** Task to carry out **
Your task is to repeat all of the data exactly while excluding the pictures.

Collected data:

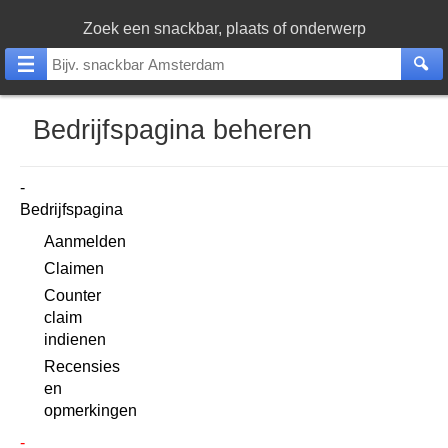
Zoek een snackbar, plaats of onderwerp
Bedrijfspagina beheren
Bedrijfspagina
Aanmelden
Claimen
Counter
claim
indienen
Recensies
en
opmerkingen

** Your response **
Zoek een snackbar, plaats of onderwerp
Bedrijfspagina beheren
Bedrijfspagina
Aanmelden
Claimen
Counter
claim
indienen
Recensies
en
opmerkingen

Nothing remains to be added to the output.